- **ASSIGNMENT**:
Tell how many lines below include the word "picture". Only the number should appear.

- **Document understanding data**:
**********
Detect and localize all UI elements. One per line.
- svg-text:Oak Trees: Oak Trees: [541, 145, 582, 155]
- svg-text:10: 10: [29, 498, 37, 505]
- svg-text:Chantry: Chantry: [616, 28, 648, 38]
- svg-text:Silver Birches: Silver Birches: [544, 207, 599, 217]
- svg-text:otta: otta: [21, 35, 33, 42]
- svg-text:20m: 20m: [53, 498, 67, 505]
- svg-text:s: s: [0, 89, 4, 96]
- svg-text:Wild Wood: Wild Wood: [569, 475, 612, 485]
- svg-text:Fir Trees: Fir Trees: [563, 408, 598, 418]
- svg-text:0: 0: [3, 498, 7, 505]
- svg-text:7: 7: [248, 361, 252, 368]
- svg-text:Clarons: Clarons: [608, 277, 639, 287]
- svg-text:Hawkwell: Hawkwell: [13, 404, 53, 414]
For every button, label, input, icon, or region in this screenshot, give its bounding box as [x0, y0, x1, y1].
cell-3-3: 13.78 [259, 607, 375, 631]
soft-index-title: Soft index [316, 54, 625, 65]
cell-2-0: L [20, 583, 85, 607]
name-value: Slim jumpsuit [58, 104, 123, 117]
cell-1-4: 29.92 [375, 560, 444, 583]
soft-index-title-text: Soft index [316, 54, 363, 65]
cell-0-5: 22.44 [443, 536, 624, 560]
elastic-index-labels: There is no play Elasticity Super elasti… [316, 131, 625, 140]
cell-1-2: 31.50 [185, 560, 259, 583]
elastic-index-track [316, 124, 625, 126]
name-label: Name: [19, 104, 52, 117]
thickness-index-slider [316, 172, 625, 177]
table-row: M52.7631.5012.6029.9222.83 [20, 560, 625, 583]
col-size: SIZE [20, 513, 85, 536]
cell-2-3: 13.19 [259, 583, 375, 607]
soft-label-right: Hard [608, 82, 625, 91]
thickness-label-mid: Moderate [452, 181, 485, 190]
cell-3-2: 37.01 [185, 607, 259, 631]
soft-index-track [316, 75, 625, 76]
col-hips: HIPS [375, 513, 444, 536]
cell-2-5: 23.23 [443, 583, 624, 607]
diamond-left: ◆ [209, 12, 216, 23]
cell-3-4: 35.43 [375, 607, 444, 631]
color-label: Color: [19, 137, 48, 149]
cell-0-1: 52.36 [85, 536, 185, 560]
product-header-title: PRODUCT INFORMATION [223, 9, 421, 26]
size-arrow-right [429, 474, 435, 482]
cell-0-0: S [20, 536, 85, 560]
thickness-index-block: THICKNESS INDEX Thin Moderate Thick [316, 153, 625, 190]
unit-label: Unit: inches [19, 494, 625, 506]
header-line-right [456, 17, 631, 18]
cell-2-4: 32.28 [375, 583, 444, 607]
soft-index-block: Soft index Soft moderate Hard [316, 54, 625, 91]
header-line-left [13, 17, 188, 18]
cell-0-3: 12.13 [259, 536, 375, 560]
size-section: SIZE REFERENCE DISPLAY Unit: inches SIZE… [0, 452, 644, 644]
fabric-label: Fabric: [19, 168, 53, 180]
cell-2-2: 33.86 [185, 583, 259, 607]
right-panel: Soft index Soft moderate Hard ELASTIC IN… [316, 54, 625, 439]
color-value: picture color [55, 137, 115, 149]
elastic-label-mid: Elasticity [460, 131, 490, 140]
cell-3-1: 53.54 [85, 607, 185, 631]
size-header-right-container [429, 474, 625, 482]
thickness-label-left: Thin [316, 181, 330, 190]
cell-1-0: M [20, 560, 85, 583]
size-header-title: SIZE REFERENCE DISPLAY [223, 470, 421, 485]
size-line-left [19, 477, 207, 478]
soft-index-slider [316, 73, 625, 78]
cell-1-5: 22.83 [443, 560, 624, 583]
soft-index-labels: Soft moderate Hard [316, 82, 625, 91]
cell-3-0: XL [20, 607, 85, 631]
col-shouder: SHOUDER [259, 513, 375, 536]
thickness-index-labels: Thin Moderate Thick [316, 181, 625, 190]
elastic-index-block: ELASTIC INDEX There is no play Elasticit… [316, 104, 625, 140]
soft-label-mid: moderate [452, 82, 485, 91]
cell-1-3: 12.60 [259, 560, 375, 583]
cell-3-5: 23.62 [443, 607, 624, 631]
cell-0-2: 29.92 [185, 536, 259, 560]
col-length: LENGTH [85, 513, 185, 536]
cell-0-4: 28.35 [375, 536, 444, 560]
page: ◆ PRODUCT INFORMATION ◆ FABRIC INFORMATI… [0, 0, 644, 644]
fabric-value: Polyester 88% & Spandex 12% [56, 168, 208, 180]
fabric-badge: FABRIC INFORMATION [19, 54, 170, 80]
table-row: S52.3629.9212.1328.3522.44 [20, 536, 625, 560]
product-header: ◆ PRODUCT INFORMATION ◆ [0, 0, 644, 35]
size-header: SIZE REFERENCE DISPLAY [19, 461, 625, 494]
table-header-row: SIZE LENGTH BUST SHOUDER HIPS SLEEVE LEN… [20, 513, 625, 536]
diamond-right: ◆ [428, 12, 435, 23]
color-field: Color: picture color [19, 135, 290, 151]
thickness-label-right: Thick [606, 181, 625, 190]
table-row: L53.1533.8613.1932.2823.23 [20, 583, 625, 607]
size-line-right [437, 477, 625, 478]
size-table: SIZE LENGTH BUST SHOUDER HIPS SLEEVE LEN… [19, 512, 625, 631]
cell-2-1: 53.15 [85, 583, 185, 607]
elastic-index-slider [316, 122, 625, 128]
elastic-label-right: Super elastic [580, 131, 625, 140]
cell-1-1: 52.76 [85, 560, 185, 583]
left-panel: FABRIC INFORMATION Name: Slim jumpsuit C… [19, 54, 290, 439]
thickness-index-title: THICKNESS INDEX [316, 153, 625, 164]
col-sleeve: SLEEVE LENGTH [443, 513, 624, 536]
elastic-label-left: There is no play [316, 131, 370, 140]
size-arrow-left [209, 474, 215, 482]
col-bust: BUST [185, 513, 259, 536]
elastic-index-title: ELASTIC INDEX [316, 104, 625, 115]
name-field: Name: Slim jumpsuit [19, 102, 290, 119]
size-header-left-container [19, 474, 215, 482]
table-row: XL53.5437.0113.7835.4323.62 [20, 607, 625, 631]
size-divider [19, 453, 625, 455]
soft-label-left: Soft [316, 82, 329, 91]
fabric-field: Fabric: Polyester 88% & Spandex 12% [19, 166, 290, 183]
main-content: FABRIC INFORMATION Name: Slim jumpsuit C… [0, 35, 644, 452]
**********
- **TASK RESULT**:
2